Segment Start: Data records

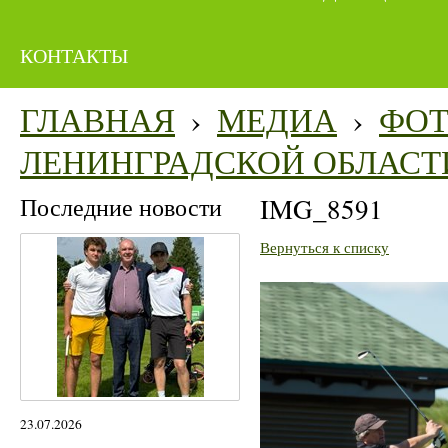
КОНТАКТЫ
ГЛАВНАЯ
›
МЕДИА
›
ФО
ЛЕНИНГРАДСКОЙ ОБЛАСТ
Последние новости
IMG_8591
Вернуться к списку
23.07.2026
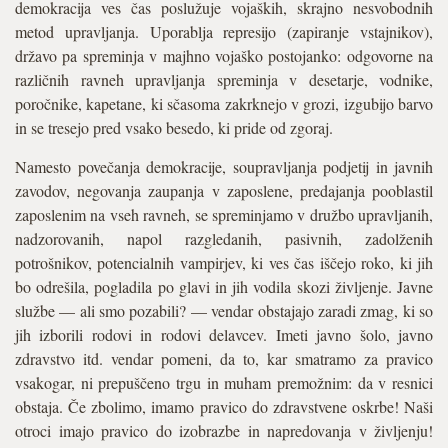
demokracija ves čas poslužuje vojaških, skrajno nesvobodnih
metod upravljanja. Uporablja represijo (zapiranje vstajnikov),
državo pa spreminja v majhno vojaško postojanko: odgovorne na
različnih ravneh upravljanja spreminja v desetarje, vodnike,
poročnike, kapetane, ki sčasoma zakrknejo v grozi, izgubijo barvo
in se tresejo pred vsako besedo, ki pride od zgoraj.
Namesto povečanja demokracije, soupravljanja podjetij in javnih
zavodov, negovanja zaupanja v zaposlene, predajanja pooblastil
zaposlenim na vseh ravneh, se spreminjamo v družbo upravljanih,
nadzorovanih, napol razgledanih, pasivnih, zadolženih
potrošnikov, potencialnih vampirjev, ki ves čas iščejo roko, ki jih
bo odrešila, pogladila po glavi in jih vodila skozi življenje. Javne
službe — ali smo pozabili? — vendar obstajajo zaradi zmag, ki so
jih izborili rodovi in rodovi delavcev. Imeti javno šolo, javno
zdravstvo itd. vendar pomeni, da to, kar smatramo za pravico
vsakogar, ni prepuščeno trgu in muham premožnim: da v resnici
obstaja. Če zbolimo, imamo pravico do zdravstvene oskrbe! Naši
otroci imajo pravico do izobrazbe in napredovanja v življenju!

Segment End: Data records

• Task prompt: Find "službe — ali" in the material above; set down exactly the line holding it and every line after it, through the last, and no others.

• Solution to the exercise:
službe — ali smo pozabili? — vendar obstajajo zaradi zmag, ki so
jih izborili rodovi in rodovi delavcev. Imeti javno šolo, javno
zdravstvo itd. vendar pomeni, da to, kar smatramo za pravico
vsakogar, ni prepuščeno trgu in muham premožnim: da v resnici
obstaja. Če zbolimo, imamo pravico do zdravstvene oskrbe! Naši
otroci imajo pravico do izobrazbe in napredovanja v življenju!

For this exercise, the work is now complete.